Start of Block
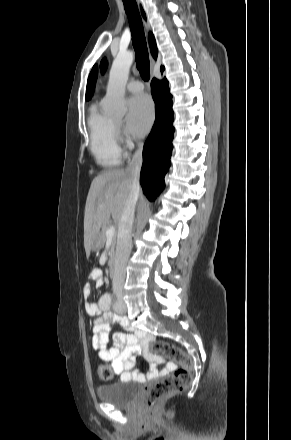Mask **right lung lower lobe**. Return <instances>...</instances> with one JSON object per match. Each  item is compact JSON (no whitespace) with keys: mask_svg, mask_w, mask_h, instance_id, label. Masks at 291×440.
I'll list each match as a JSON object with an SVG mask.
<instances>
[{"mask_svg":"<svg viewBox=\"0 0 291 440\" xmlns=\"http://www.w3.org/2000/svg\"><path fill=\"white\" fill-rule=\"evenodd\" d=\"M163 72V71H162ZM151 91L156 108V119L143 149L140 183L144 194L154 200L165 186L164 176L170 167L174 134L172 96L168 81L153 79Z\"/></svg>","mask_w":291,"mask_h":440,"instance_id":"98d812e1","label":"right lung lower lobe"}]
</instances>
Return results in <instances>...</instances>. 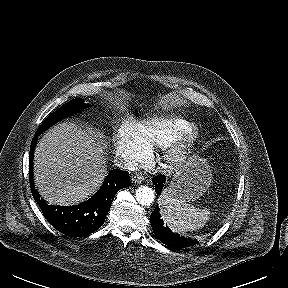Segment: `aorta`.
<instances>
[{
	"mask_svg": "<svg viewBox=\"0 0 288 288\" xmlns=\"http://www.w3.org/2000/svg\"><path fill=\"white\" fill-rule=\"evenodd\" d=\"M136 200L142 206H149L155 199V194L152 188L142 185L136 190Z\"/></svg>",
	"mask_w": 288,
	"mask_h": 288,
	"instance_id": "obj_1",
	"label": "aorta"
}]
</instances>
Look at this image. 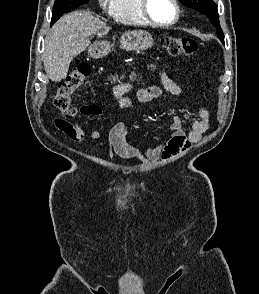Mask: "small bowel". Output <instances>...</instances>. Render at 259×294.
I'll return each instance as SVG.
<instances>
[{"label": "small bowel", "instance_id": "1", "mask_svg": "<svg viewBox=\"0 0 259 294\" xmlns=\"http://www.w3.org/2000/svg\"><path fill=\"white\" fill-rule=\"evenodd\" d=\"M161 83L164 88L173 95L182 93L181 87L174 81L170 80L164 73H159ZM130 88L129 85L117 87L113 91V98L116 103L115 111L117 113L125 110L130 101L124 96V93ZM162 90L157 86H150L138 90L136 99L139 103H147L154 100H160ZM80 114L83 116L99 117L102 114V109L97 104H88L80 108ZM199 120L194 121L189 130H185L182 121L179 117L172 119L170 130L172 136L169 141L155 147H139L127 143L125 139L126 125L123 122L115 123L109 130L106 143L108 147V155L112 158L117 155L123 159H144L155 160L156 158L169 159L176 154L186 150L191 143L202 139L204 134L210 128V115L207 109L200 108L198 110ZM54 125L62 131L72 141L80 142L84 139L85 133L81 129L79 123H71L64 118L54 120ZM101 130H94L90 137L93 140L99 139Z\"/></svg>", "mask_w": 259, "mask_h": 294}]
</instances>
End of Block
Start of Block
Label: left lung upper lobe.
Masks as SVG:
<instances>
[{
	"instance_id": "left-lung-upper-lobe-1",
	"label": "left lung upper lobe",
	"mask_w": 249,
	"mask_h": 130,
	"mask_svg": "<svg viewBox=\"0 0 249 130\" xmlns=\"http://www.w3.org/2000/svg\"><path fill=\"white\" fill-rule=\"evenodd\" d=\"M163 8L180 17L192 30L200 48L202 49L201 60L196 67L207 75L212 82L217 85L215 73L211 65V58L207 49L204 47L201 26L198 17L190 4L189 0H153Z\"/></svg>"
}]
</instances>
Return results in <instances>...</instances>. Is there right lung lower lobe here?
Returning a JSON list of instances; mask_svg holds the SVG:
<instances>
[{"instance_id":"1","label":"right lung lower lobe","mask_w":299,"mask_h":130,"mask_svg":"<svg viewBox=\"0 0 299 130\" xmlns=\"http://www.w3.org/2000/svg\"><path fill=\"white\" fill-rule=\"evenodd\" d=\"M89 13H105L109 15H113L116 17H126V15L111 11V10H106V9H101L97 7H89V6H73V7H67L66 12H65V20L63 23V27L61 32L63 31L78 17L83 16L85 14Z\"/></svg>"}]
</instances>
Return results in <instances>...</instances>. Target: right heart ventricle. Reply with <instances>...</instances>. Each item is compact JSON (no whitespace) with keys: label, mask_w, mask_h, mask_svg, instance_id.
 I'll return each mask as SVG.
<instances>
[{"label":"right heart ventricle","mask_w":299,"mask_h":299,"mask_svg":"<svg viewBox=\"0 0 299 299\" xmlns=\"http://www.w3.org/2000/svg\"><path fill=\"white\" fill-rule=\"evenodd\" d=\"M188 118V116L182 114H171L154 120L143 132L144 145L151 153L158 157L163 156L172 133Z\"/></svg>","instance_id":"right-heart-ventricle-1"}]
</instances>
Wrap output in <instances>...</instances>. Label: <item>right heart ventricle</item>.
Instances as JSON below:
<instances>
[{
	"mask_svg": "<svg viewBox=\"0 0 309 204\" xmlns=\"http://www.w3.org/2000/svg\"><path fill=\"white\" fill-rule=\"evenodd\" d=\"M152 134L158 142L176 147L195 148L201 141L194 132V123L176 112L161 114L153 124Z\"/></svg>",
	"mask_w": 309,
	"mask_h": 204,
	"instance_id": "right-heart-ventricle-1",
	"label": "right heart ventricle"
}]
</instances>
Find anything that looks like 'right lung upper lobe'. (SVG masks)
End of Block
• TASK TO COMPLETE
Copy only this part of the entries above: the line with "Label: left lung upper lobe.", the line with "Find anything that", and the lines between, all exactly as written.

• ANSWER TO THIS TASK
Label: left lung upper lobe.
Masks as SVG:
<instances>
[{
	"instance_id": "left-lung-upper-lobe-1",
	"label": "left lung upper lobe",
	"mask_w": 249,
	"mask_h": 130,
	"mask_svg": "<svg viewBox=\"0 0 249 130\" xmlns=\"http://www.w3.org/2000/svg\"><path fill=\"white\" fill-rule=\"evenodd\" d=\"M163 8L180 17L192 30L200 48L202 49L201 60L196 67L207 75L212 82L217 85L215 73L211 65V58L207 49L204 47L201 26L198 17L190 4L189 0H153Z\"/></svg>"
}]
</instances>
Return results in <instances>...</instances>. Is there right lung lower lobe here?
Returning a JSON list of instances; mask_svg holds the SVG:
<instances>
[{"instance_id":"1","label":"right lung lower lobe","mask_w":299,"mask_h":130,"mask_svg":"<svg viewBox=\"0 0 299 130\" xmlns=\"http://www.w3.org/2000/svg\"><path fill=\"white\" fill-rule=\"evenodd\" d=\"M89 13H105L109 15H113L116 17H126V15L111 11V10H106V9H101L97 7H89V6H73V7H67L66 12H65V20L63 23V27L61 32L63 31L78 17L83 16L85 14Z\"/></svg>"}]
</instances>
Return results in <instances>...</instances>. Target: right heart ventricle. Reply with <instances>...</instances>. Each item is compact JSON (no whitespace) with keys: label, mask_w, mask_h, mask_svg, instance_id.
 I'll return each mask as SVG.
<instances>
[{"label":"right heart ventricle","mask_w":299,"mask_h":299,"mask_svg":"<svg viewBox=\"0 0 299 299\" xmlns=\"http://www.w3.org/2000/svg\"><path fill=\"white\" fill-rule=\"evenodd\" d=\"M188 118V116L182 114H171L154 120L143 132L144 145L151 153L158 157L163 156L172 133Z\"/></svg>","instance_id":"right-heart-ventricle-1"}]
</instances>
Wrap output in <instances>...</instances>. Label: <item>right heart ventricle</item>.
Instances as JSON below:
<instances>
[{
	"mask_svg": "<svg viewBox=\"0 0 309 204\" xmlns=\"http://www.w3.org/2000/svg\"><path fill=\"white\" fill-rule=\"evenodd\" d=\"M152 134L158 142L176 147L195 148L201 141L194 132V123L176 112L161 114L153 124Z\"/></svg>",
	"mask_w": 309,
	"mask_h": 204,
	"instance_id": "right-heart-ventricle-1",
	"label": "right heart ventricle"
}]
</instances>
Find anything that looks like 'right lung upper lobe'. (SVG masks)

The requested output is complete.